Scientists use the Pan-Cancer dataset to study how structural variations in the genome can lead to cancer
Using the dataset from the Pan-Cancer project, a team including EMBL scientists has developed methods to group, classify, and describe structural variants – large rearrangements of the genome that are a key driver of cancer. Their findings could help to improve cancer diagnosis and therapy.
The Pan-Cancer project
The Pan-Cancer Analysis of Whole Genomes project is a collaboration involving more than 1300 scientists and clinicians from 37 countries. It involved analysis of more than 2600 genomes of 38 different tumour types, creating a huge resource of primary cancer genomes. This was the starting point for 16 working groups to study multiple aspects of cancer development, causation, progression, and classification.
Structural variations in genomes can arise from deleting, amplifying, or reordering genomic segments ranging from a few thousand letters of the genetic code to whole chromosomes. These variations have previously been difficult to classify and catalogue due to the complex mechanisms of their formation. Jan Korbel, group leader at EMBL and one of the initiators and coordinators of the Pan-Cancer project, explains: “In this study we have uncovered and classified different ways by which the cancer genome can rearrange.
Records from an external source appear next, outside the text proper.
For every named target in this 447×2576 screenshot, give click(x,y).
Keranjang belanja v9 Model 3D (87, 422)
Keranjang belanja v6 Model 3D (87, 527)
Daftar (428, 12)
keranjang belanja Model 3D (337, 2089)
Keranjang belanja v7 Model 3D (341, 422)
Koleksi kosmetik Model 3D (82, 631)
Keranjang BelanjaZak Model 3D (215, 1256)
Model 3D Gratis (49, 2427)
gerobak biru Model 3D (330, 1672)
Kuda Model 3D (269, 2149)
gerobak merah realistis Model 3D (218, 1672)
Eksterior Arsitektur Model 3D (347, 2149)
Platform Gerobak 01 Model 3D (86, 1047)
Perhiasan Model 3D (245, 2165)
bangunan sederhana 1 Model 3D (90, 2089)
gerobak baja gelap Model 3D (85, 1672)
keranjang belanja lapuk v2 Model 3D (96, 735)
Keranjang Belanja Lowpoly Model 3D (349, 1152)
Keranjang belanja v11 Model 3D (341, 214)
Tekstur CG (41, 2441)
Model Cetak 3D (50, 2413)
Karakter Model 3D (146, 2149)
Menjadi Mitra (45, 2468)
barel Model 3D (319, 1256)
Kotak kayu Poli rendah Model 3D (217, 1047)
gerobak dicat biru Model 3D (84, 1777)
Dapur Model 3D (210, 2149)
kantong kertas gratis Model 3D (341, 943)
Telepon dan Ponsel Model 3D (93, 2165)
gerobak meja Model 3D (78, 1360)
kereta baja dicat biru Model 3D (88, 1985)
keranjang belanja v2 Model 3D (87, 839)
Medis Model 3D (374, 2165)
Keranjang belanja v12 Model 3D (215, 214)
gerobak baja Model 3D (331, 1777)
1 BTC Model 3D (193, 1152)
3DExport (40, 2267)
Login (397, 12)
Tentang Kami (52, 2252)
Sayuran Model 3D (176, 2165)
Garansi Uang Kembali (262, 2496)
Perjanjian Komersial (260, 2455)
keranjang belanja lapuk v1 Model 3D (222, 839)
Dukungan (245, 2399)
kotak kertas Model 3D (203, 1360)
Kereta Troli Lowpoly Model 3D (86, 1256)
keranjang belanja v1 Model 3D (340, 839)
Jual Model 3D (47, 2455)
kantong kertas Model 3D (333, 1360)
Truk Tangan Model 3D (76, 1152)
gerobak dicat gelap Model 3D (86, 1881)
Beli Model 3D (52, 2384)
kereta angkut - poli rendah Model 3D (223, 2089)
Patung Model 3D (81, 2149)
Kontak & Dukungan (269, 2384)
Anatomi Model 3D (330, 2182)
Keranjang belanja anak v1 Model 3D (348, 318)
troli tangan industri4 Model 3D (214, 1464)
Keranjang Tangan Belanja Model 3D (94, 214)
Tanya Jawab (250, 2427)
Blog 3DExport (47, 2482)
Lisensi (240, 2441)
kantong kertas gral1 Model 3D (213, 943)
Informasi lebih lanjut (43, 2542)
We performed the first detailed classification of structure variation mechanisms in cancer genomes.” The researchers uncovered several new processes that can lead to cancer, for instance a complex process in which some fractions of the genome are duplicated more than once. This can lead to cancer genes becoming active, because they are copied in high number and then brought to a region in which they can be switched on.
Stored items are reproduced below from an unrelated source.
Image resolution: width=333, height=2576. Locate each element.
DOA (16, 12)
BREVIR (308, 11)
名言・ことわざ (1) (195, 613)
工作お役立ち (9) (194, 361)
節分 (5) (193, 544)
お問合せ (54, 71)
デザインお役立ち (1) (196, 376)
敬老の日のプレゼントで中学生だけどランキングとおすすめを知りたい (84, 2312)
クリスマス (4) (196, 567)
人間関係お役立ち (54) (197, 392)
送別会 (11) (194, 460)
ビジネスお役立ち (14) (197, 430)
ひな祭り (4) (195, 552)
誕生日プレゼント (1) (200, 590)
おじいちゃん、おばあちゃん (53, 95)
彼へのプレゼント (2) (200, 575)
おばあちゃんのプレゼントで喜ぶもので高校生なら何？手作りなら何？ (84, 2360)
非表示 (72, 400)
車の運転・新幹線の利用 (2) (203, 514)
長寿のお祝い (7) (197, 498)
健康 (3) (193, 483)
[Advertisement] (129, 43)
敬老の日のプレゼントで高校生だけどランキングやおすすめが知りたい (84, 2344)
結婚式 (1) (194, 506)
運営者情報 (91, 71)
Linking events to mutations
“Most previous studies have been conducted on the coding 1–2% of the genome,” says Joachim Weischenfeldt, group leader in the Biotech Research & Innovation Centre in Copenhagen and a former postdoc in EMBL’s Korbel group. “Structural variations have been largely ignored, because most of them are situated in the non-coding part of the genome and are much more complex to comprehend.”
Along with colleagues Weischenfeldt developed methods to identify structural variants and the mechanisms of their formation by performing a whole genome sequencing analysis on the Pan-Cancer data. “This paper is one of the first ones to systematically classify very complex types of structural variants that occur in cancer genomes and link them to mechanisms of formation,” says Weischenfeldt. “It now gives us a handle to distinguish the different types of structural variants that occur in cancer genomes. We can potentially use these as biomarkers in different cancers, because mutations in certain very potent driver genes give rise to specific types of structural variants.” Biomarkers are biological indicators, such as specific molecules or genetic sequences, that can be used to identify certain conditions – in this case cancer.
The paper moves researchers closer to answering some of the basic questions about cancer, as they can now explore the genetics behind genome rearrangements. Complex events can be linked back to a specific mutation, which is very important for better diagnosis of patients. The catalogue can be used both for prognosis and therapy.
A new therapeutic tool
Weischenfeldt explains that this sort of analysis is already being implemented as a clinical tool to identify mutation signatures; combinations of mutations with a characteristic pattern. During his current work at the Biotech Research & Innovation Centre in Copenhagen, Weischenfeldt is applying these analysis methods to understand the genetics of cancer patients and to devise better and more tailored treatment options. “We have a programme in which patients can get precision medicine based on genomic findings. The classification method that will be published in this paper will be an important part of our toolbox,” he says.
Weischenfeldt explains that working on the Pan-Cancer project has trained him and many of his colleagues in handling and analysing large and complex datasets to identify recurrent and biologically relevant patterns. “There weren’t a lot of these methods when we started. We had to come up with new, reproducible research methods to analyse the genetic information we had,” he says. “That was a huge challenge, but also an extremely exciting one. That’s why we do research.”
Korbel adds that following up on the research presented in this paper will also be very interesting to EMBL scientists. “For us, a very important next step is to identify the molecular cause of all these separate processes,” says Korbel.